_Data for the task_:
----------

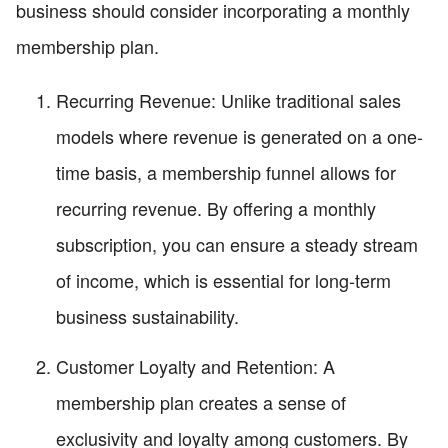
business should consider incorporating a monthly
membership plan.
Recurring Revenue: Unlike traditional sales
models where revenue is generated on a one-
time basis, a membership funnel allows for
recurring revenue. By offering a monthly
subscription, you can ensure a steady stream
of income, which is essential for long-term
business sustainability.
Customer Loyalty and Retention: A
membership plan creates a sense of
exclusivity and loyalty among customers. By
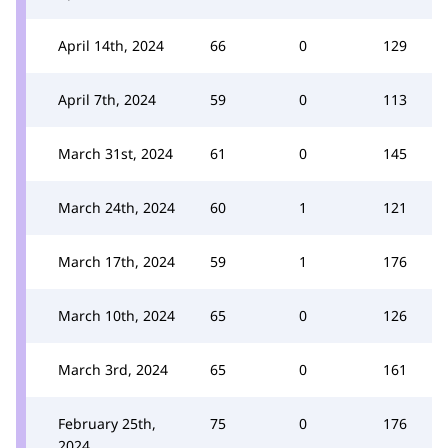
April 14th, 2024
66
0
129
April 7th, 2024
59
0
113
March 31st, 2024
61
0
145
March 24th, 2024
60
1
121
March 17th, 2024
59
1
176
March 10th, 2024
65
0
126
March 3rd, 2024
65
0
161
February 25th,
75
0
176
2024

----------

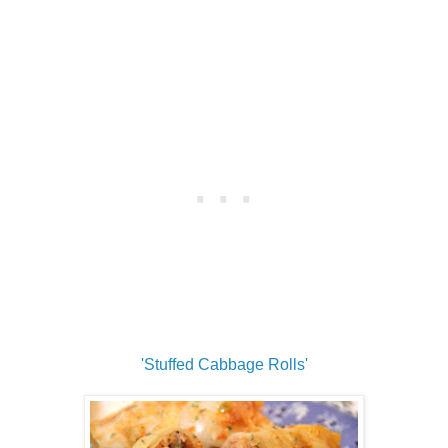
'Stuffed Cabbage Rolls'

----------

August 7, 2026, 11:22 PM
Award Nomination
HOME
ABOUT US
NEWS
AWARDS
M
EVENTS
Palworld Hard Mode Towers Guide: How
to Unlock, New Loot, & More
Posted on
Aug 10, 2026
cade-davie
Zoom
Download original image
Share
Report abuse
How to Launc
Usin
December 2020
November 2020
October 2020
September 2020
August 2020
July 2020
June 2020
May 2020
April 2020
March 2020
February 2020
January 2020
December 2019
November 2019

----------

Collect every line above that contains the word "monthly".

_Task output_:
business should consider incorporating a monthly
recurring revenue. By offering a monthly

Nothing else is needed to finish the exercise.